Linear Regression

Introduction to Multiple Linear Regression

Linear regression models are used to analyze the relationship between an independent variable (IV) or variables and a dependent variable (DV), a.k.a the predicted variable. If only one predictor variable (IV) is used in the model, then that is called a single linear regression model. However, the model will not be robust in design and will have little to no explanation power because in the real world there is no 1 variable that can fully explain, or predict, an outcome. Most commonly, the model will have multiple IVs which will make it a multiple linear regression model.

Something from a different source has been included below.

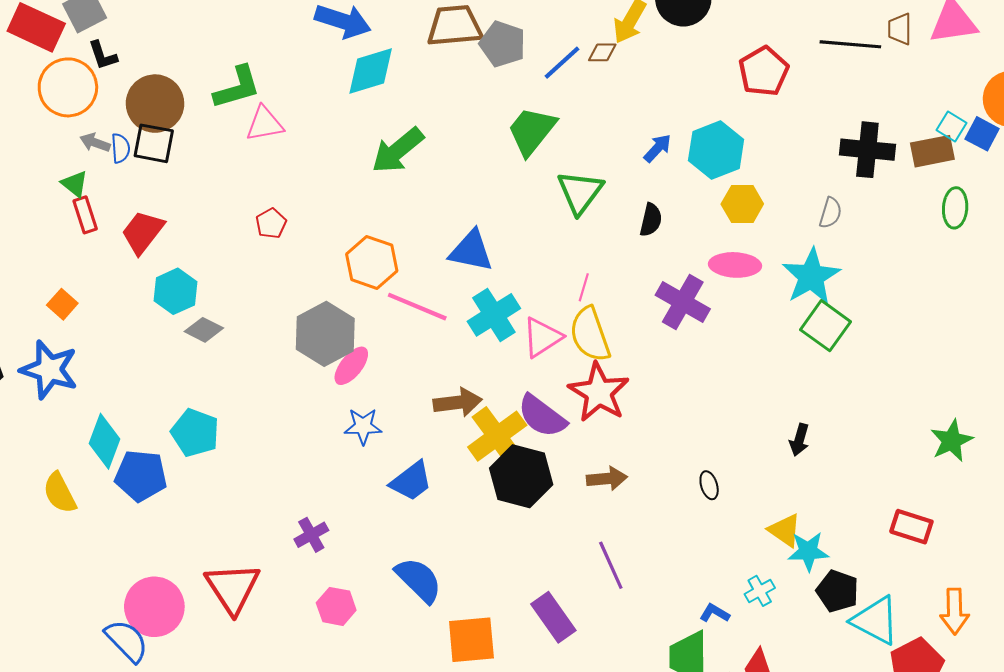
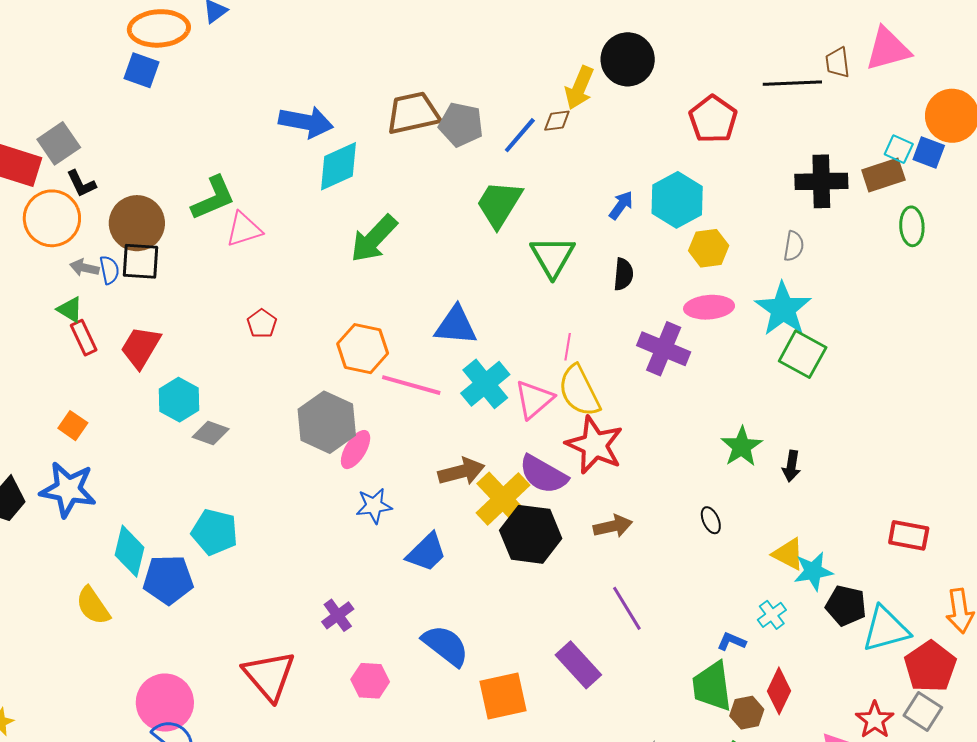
green star: (952, 441) -> (742, 447), moved
pink circle: (154, 607) -> (165, 703), moved
cyan triangle: (875, 620) -> (886, 629), turned -36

Assumptions for multiple linear regression:

  • The DV has to be measured on a continuous level
  • Linear relationship between the DV and each of the IV
    • There needs to be a theoretical reason as to why it would be expected that as one increases the other increase or decreases
  • Data must not have multicollinearity
    • This is a large concern when conducting linear regressions. One way to check for multicollinearity is to run a correlation matrix on the data or to check the variance inflation factors (VIFs). If there are strong correlations between the IVs, or a high VIF, then one could drop one of the variables or conduct a Shapley’s regression or Ridge regression which takes into account the highly correlated variables
  • The residual errors should be approximately normally distributed
    • One can test this by using the Kolmogorov-Smirnov test, Jarque–Bera test, or the Shapiro-Wilk test for normality on the models residuals and/or by looking at a Q-Q plot of the model’s residuals
      • One thing to keep in mind is that as the sample size increases, the likelihood of violating this assumption increases
  • Homoscedasticity should be present
    • We can check this by plotting the data as a scatter plot and checking if there is a cone shape, or by using the Levene’s test for homogeneity of variance, Breusch-Pagan test, and/or the NCV test
  • Independence of errors
    • This can be tested using the Durbin-Watson test

Often times when using real world data, there will be violations. If the residuals violate the assumptions of homoscedasticity and/or normality, then you can try transforming the data or using a robust regression model (discussed below). If no transformations or corrections are made to the data/model, then one will have difficulties generalizing the model to the population, i.e. the findings should be limited to the sample used.

Data used in this section

Data in this section is from Kaggle.com from the used Miri Choi. Link to the original data set can be found here. This data set contains information on insurance premium charges, age, sex, BMI, number of children, smoker status, and region. The question being asked is, what are the most influential predictors of insurance premium charges? This makes the DV be the insurance premium charge and the IVs are the other variables in the data.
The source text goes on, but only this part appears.